Porque lo que aquí se está librando es la sempiterna lucha de clases entre una minoría de privilegiados que no quieren renunciar a sus privilegios y una mayoría de desfavorecidos por la historia, y por la reciente crisis, que tan solo quieren recuperar una vida digna. La misma lucha que hemos arrastrado durante los siglos XIX y XX. No sorprendentemente, la derecha apenas habló de las propuestas programáticas del nuevo Gobierno. ¿Por qué? Sencillamente, porque es difícil oponerse a que se suban los salarios, se combata la precariedad, se aseguren las pensiones, se controlen los precios del alquiler, se bajen las tasas universitarias y se pongan más impuestos a los que más tienen. Y ahí es donde les duele. Les duele que la riqueza se redistribuya de un modo más justo porque, de ese modo, las clases acomodadas a las que representan tal vez se enriquecerían un poco menos. Los especuladores inmobiliarios lo tendrían más difícil y las eléctricas y los bancos nos estafarían algo menos. Y eso les escuece. Que los jóvenes no puedan emanciparse y formar una familia, o que haya 12 millones de pobres en un país con un PIB per cápita de 26.000 € y que es la 14 mayor economía mundial en PIB absoluto, les importa bien poco.

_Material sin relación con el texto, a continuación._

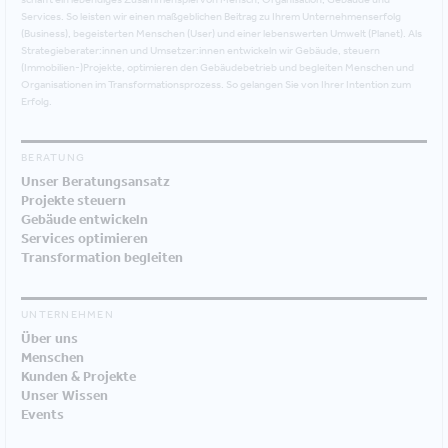
Services. So leisten wir einen maßgeblichen Beitrag zu Ihrem Unternehmenserfolg
(Business), begeisterten Menschen (User) und einer lebenswerten Umwelt (Planet). Als
Strategieberater:innen und Umsetzer:innen entwickeln wir Gebäude, steuern
(Immobilien-)Projekte, optimieren den Gebäudebetrieb und begleiten Menschen und
Organisationen im Transformationsprozess. So gelangen Sie von Ihrer Intention zum
Erfolg.
BERATUNG
Unser Beratungsansatz
Projekte steuern
Gebäude entwickeln
Services optimieren
Transformation begleiten
UNTERNEHMEN
Über uns
Menschen
Kunden & Projekte
Unser Wissen
Events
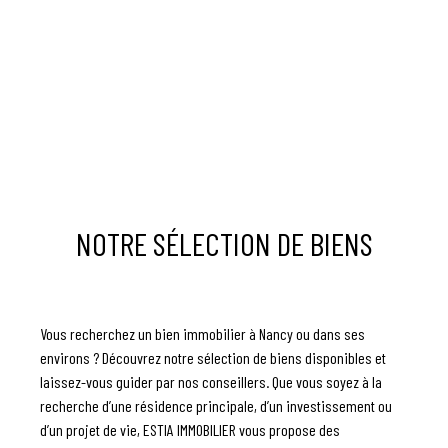
NOTRE SÉLECTION DE BIENS
Vous recherchez un bien immobilier à Nancy ou dans ses
environs ? Découvrez notre sélection de biens disponibles et
laissez-vous guider par nos conseillers. Que vous soyez à la
recherche d’une résidence principale, d’un investissement ou
d’un projet de vie, ESTIA IMMOBILIER vous propose des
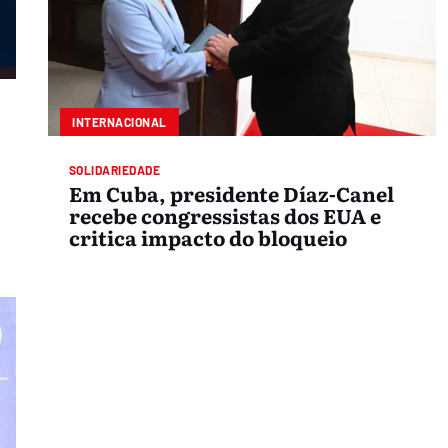
INTERNACIONAL
SOLIDARIEDADE
Em Cuba, presidente Díaz-Canel
recebe congressistas dos EUA e
critica impacto do bloqueio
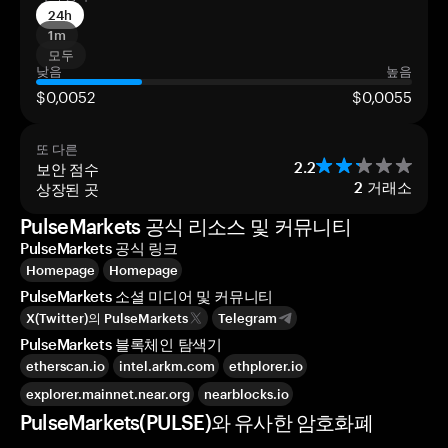
24h
1m
모두
낮음
높음
$0,0052
$0,0055
또 다른
보안 점수
2.2
상장된 곳
2
거래소
PulseMarkets 공식 리소스 및 커뮤니티
PulseMarkets 공식 링크
Homepage
Homepage
PulseMarkets 소셜 미디어 및 커뮤니티
X(Twitter)의 PulseMarkets
Telegram
PulseMarkets 블록체인 탐색기
etherscan.io
intel.arkm.com
ethplorer.io
explorer.mainnet.near.org
nearblocks.io
PulseMarkets(PULSE)와 유사한 암호화폐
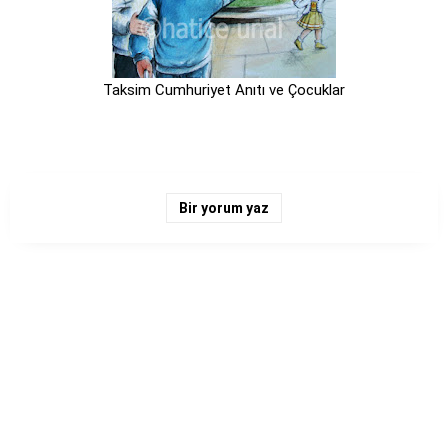
Taksim Cumhuriyet Anıtı ve Çocuklar
Bir yorum yaz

Y como no hablaron del programa, que es lo que debería importar en una investidura, hablaron de banderas, de la patria en peligro, de terrorismo, de supuestas traiciones y de cualquier otro señuelo o cortina de humo que se les ocurrió agitar para tratar de impedir que la izquierda gobernase. Pero los españoles no comen banderas ni patrias irredentas. Comen cuando su trabajo y su sueldo les permiten tener un proyecto de vida, habitar una vivienda y educar a sus hijos. Porque esa es la única patria que importa, aquella en la que todos podamos vivir con dignidad.